Saturday, March 14, 2015

Poetry Saturday: "Good News Comes to the Sewers"

After our Worship Together service*, small children wait for a chance to drink the leftover grape juice and to dump the leftover wine into the plants in the butterfly garden.  The wine has been consecrated for the sacrament of communion, and thus, we don't dump it down the drain.

One of the children asked why we didn't, and I found myself hesitating.  She's eight years old and very smart, so we could probably talk about issues of transubstantiation, if I wanted to get deep into theology.  But I didn't.

We talked about waste in our society and how much we throw away.  We talked about how much better it is to dump liquids on our plants than to throw them down the drains.  We talked about how much the plants like the communion wine.

I wish I had said more.  I could have talked about sharing the gifts of Jesus, both with each other and with the plants.  I wish I had reminded the children that not all liquid is safe to put on plants.

I was reminded of a poem I wrote years ago, when I did the clean up tasks after worship and dumped the leftover wine outside.  A parishioner walking past asked me why I did it.

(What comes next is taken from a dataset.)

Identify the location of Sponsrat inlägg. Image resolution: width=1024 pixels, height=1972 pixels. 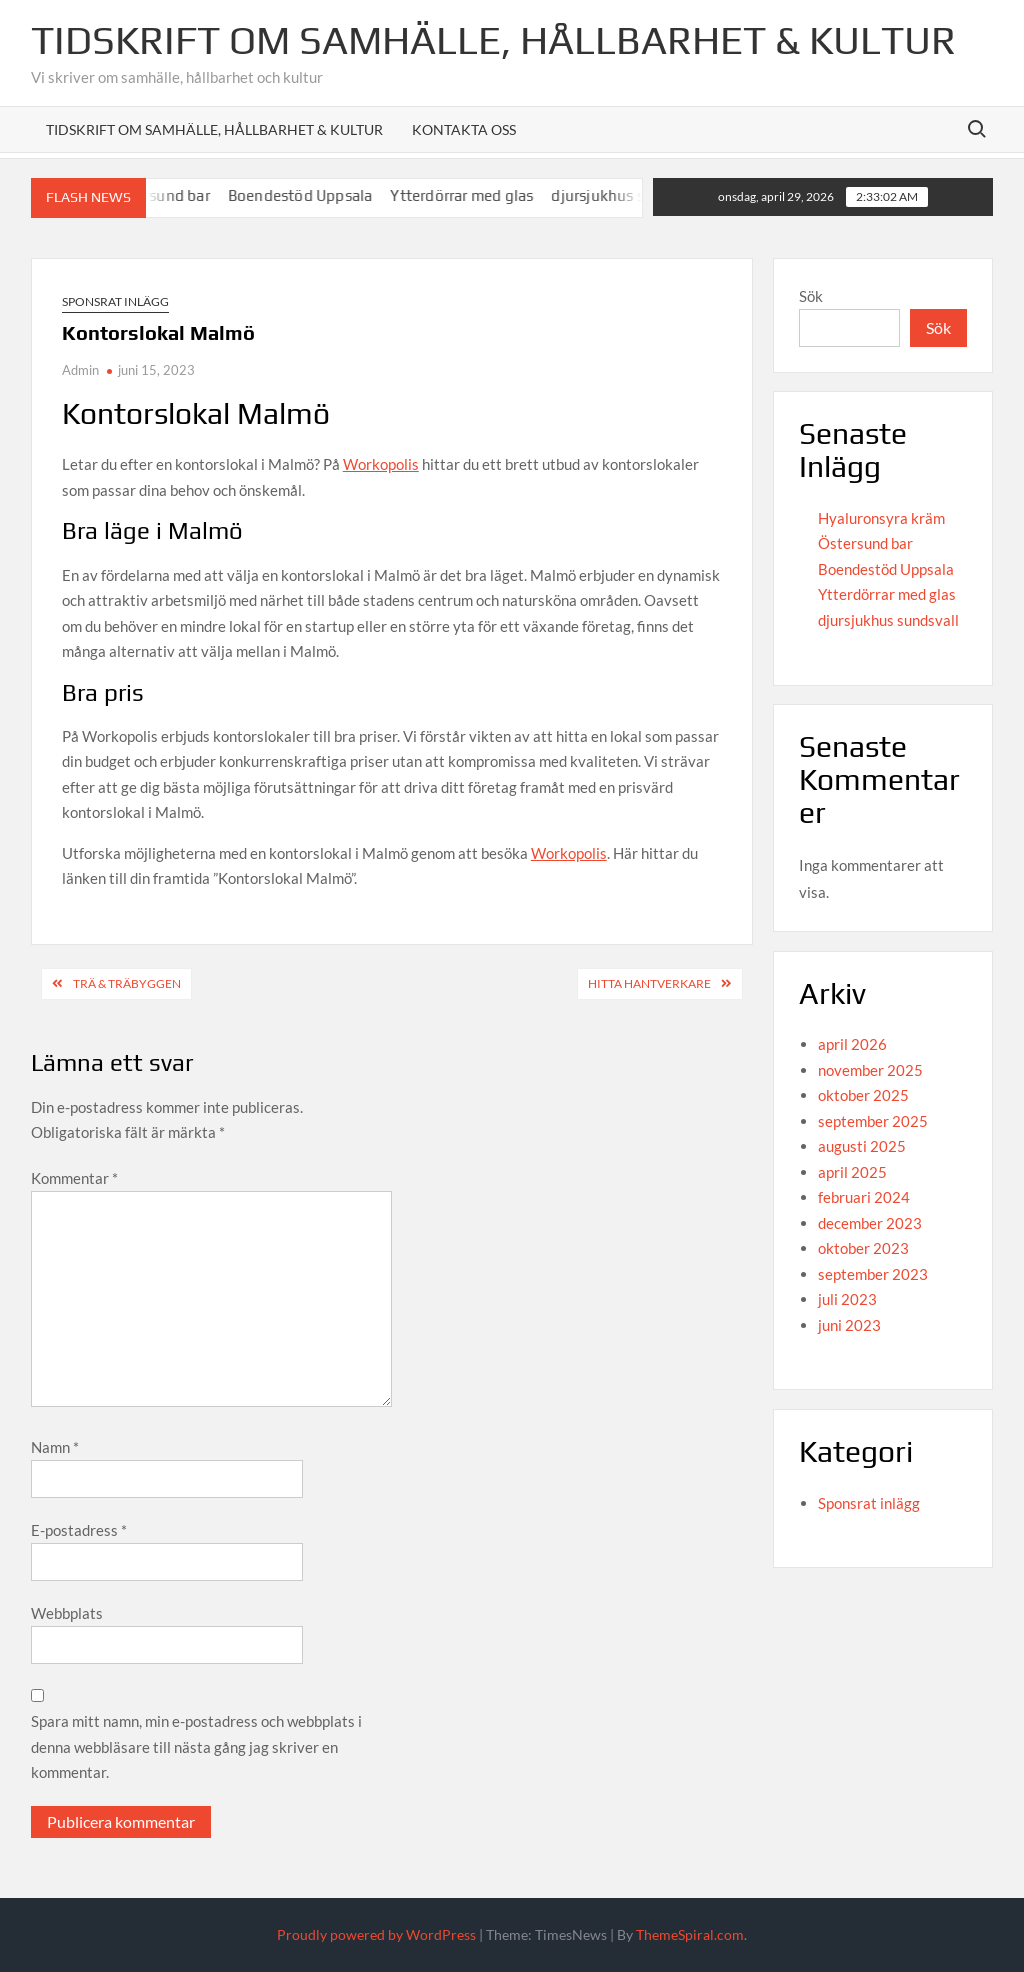
(115, 301).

In that situation, too, I hesitated:  go deep theologically or not.  I said, "Consecrated wine should be handled differently."  I was willing to go into the theology of the reason why, but she smiled and moved on.

I thought about consecrated wine going down the drain, and how silly our ministrations must seem to outsiders.  And thus, this poem was born:



Good News Comes to the Sewers


The consecrated wine runs down the drain
and into the local sewer system.
It brings the good news of God’s grace
to the lowliest of fluids flushed
away. It heals the corrosion
in the pipes. In its steady
progress to the ocean, the consecrated
wine tells parables of God’s Kingdom.
The consecrated wine abandons
the form it once held, only to be resurrected
in a sea of salt.



*This service is our interactive, family friendly, much more innovative service.